| TASK DETAILS |
Copy out the line bearing "But the drop" and all the lines after it, to the very end of the material below, exactly as written.

⁂

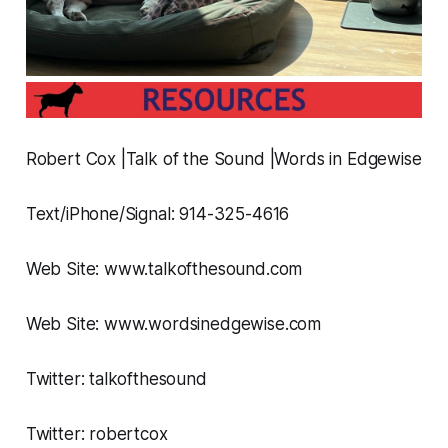
Robert Cox |Talk of the Sound |Words in Edgewise
Text/iPhone/Signal: 914-325-4616
Web Site: www.talkofthesound.com
Web Site: www.wordsinedgewise.com
Twitter: talkofthesound
Twitter: robertcox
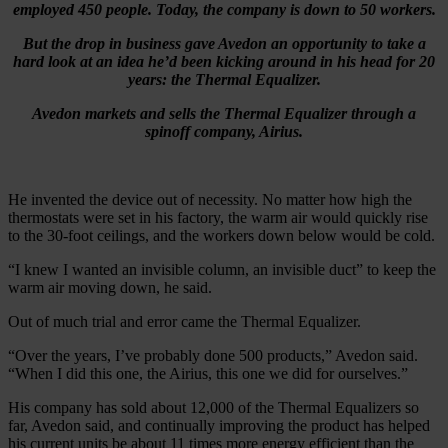
employed 450 people. Today, the company is down to 50 workers.
But the drop in business gave Avedon an opportunity to take a
hard look at an idea he’d been kicking around in his head for 20
years: the Thermal Equalizer.
Avedon markets and sells the Thermal Equalizer through a
spinoff company, Airius.
He invented the device out of necessity. No matter how high the
thermostats were set in his factory, the warm air would quickly rise
to the 30-foot ceilings, and the workers down below would be cold.
“I knew I wanted an invisible column, an invisible duct” to keep the
warm air moving down, he said.
Out of much trial and error came the Thermal Equalizer.
“Over the years, I’ve probably done 500 products,” Avedon said.
“When I did this one, the Airius, this one we did for ourselves.”
His company has sold about 12,000 of the Thermal Equalizers so
far, Avedon said, and continually improving the product has helped
his current units be about 11 times more energy efficient than the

⁂

| TASK RESULT |
But the drop in business gave Avedon an opportunity to take a
hard look at an idea he’d been kicking around in his head for 20
years: the Thermal Equalizer.
Avedon markets and sells the Thermal Equalizer through a
spinoff company, Airius.
He invented the device out of necessity. No matter how high the
thermostats were set in his factory, the warm air would quickly rise
to the 30-foot ceilings, and the workers down below would be cold.
“I knew I wanted an invisible column, an invisible duct” to keep the
warm air moving down, he said.
Out of much trial and error came the Thermal Equalizer.
“Over the years, I’ve probably done 500 products,” Avedon said.
“When I did this one, the Airius, this one we did for ourselves.”
His company has sold about 12,000 of the Thermal Equalizers so
far, Avedon said, and continually improving the product has helped
his current units be about 11 times more energy efficient than the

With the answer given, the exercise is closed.